**Assigned task**: Look through the entries below and extract exactly the lines from the one containing "Related Articles" through the one containing "Site usage T&C's", ends included.

Dataset excerpts:
+---+
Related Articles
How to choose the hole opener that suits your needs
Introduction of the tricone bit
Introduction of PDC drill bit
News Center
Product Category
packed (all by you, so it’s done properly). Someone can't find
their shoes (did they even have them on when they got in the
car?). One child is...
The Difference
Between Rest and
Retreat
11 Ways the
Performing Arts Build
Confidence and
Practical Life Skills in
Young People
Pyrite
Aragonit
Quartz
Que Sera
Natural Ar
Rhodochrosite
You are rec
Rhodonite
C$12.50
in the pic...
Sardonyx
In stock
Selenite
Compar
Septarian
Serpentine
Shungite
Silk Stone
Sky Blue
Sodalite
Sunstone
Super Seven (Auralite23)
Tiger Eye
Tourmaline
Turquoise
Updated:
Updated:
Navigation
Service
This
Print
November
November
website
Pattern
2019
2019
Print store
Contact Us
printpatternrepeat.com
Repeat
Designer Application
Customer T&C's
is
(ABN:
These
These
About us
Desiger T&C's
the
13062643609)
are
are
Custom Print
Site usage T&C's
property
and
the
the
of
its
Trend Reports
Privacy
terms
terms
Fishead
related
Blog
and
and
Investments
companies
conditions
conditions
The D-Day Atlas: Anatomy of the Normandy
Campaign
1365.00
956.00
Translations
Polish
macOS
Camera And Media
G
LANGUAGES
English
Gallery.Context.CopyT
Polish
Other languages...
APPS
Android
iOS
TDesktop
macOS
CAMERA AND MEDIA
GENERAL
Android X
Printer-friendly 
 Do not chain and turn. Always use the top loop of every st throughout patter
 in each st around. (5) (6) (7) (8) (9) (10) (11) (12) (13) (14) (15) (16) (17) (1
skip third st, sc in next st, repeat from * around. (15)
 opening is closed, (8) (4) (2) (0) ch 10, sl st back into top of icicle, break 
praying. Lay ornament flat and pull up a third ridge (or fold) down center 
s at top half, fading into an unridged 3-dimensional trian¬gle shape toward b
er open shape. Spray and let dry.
+---+
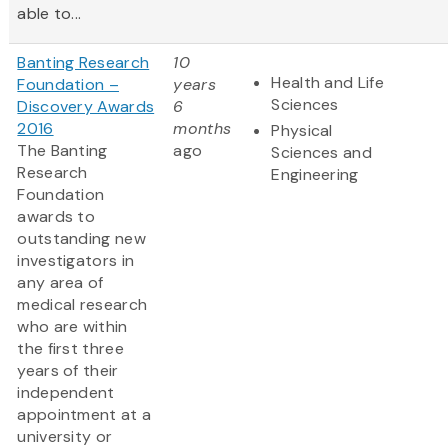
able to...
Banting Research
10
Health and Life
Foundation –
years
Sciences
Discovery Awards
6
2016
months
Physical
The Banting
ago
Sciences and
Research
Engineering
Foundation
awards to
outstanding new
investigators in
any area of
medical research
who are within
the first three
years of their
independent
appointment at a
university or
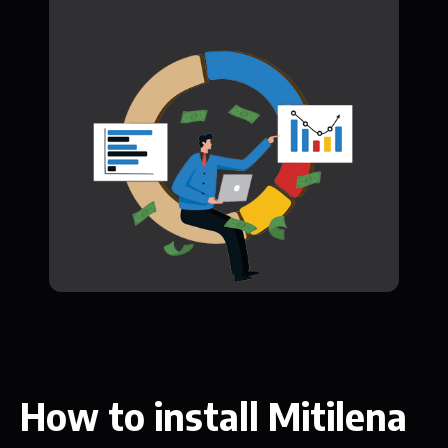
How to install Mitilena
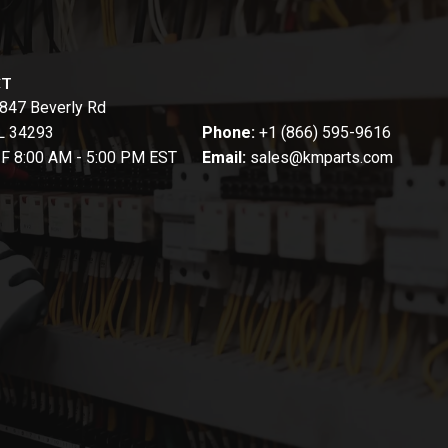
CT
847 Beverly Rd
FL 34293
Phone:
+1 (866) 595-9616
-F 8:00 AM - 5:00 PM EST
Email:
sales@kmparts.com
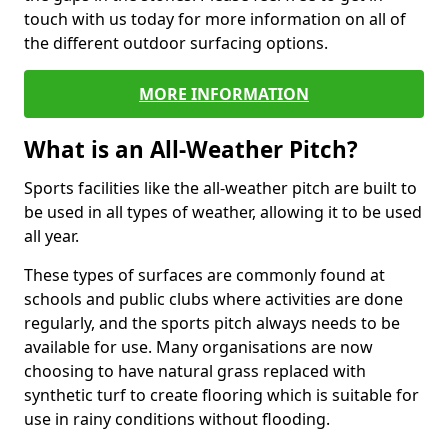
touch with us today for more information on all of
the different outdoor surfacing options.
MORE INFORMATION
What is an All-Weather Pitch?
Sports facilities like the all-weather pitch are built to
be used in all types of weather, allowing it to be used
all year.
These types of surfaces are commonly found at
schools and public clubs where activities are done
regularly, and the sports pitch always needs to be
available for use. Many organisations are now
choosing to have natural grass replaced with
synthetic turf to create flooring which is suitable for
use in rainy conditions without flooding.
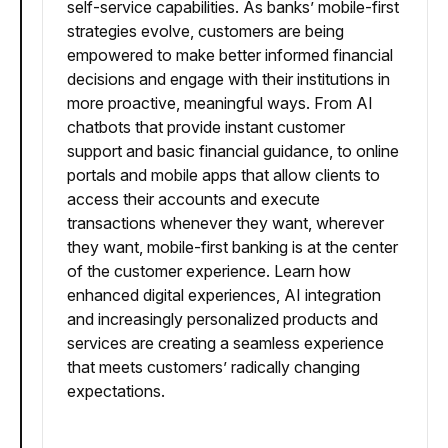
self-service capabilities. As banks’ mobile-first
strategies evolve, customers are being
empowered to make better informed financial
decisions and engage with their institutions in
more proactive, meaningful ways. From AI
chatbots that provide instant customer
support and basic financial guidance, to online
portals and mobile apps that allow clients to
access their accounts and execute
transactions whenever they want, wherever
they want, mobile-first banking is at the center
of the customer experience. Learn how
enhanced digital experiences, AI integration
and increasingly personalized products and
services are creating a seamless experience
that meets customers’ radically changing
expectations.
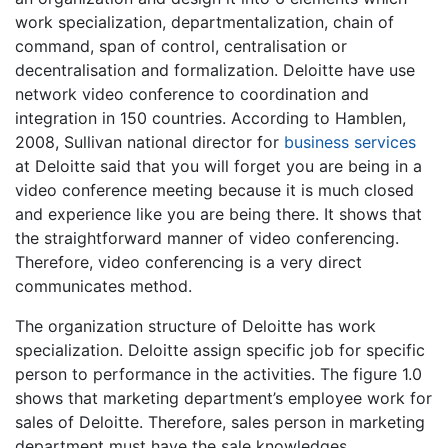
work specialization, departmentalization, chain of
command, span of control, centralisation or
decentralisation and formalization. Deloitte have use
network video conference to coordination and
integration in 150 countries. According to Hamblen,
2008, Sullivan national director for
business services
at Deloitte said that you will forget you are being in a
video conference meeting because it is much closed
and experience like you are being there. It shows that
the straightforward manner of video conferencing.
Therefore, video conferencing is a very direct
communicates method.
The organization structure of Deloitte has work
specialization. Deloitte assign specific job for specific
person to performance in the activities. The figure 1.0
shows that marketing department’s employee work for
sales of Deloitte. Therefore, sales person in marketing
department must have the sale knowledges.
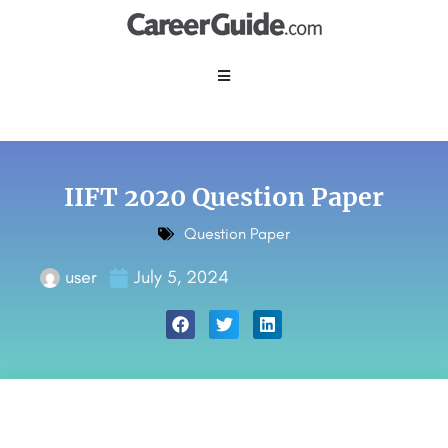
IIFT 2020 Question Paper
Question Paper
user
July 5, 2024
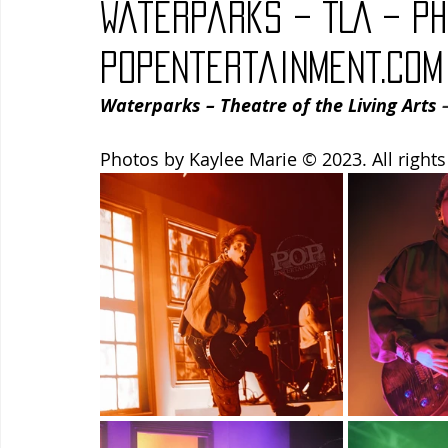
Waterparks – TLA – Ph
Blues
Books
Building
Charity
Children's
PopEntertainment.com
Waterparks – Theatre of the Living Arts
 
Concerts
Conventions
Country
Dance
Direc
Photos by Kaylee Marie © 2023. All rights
+---+
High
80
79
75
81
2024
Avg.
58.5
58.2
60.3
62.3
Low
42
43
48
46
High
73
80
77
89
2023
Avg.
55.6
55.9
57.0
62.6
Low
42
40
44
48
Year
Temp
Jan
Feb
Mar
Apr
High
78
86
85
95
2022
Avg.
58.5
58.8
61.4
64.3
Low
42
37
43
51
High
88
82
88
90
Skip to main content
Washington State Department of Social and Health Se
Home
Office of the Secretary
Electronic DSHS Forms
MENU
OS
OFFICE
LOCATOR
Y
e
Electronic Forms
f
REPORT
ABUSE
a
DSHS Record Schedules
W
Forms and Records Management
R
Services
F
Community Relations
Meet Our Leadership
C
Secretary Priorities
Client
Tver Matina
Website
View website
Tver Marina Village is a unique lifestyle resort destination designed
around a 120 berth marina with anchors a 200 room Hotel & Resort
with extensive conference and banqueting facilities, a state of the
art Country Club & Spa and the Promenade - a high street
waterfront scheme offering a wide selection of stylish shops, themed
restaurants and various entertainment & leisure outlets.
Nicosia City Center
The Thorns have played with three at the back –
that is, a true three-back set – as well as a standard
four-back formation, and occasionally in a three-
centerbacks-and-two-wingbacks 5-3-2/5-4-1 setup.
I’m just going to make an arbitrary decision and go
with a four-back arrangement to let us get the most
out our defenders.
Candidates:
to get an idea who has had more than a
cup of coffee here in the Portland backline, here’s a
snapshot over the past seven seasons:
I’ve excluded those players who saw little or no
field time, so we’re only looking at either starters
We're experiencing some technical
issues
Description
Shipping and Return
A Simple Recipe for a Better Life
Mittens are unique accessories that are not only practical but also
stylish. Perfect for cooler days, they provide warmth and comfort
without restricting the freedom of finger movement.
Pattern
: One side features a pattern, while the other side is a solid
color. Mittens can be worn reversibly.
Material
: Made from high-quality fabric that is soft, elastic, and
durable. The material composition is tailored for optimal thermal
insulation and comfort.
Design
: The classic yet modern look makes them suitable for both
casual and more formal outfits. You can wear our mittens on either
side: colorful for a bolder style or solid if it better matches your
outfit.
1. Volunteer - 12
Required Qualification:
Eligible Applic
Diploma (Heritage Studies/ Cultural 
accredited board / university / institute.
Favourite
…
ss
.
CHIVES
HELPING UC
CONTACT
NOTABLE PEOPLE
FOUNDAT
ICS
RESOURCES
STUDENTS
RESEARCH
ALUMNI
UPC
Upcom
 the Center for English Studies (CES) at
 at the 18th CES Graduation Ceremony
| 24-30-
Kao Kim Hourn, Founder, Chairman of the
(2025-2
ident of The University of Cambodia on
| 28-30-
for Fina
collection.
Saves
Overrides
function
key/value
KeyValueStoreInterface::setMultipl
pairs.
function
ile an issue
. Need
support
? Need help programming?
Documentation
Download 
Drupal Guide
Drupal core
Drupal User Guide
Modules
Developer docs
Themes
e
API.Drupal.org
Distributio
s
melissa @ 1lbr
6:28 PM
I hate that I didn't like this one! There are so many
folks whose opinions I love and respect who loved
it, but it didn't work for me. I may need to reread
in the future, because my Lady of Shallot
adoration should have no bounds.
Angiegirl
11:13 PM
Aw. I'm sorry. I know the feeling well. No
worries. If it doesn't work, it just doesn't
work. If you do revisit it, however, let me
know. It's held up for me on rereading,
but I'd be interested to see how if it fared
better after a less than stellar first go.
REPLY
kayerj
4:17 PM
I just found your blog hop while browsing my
+---+
**Solution**:
Related Articles
How to choose the hole opener that suits your needs
Introduction of the tricone bit
Introduction of PDC drill bit
News Center
Product Category
packed (all by you, so it’s done properly). Someone can't find
their shoes (did they even have them on when they got in the
car?). One child is...
The Difference
Between Rest and
Retreat
11 Ways the
Performing Arts Build
Confidence and
Practical Life Skills in
Young People
Pyrite
Aragonit
Quartz
Que Sera
Natural Ar
Rhodochrosite
You are rec
Rhodonite
C$12.50
in the pic...
Sardonyx
In stock
Selenite
Compar
Septarian
Serpentine
Shungite
Silk Stone
Sky Blue
Sodalite
Sunstone
Super Seven (Auralite23)
Tiger Eye
Tourmaline
Turquoise
Updated:
Updated:
Navigation
Service
This
Print
November
November
website
Pattern
2019
2019
Print store
Contact Us
printpatternrepeat.com
Repeat
Designer Application
Customer T&C's
is
(ABN:
These
These
About us
Desiger T&C's
the
13062643609)
are
are
Custom Print
Site usage T&C's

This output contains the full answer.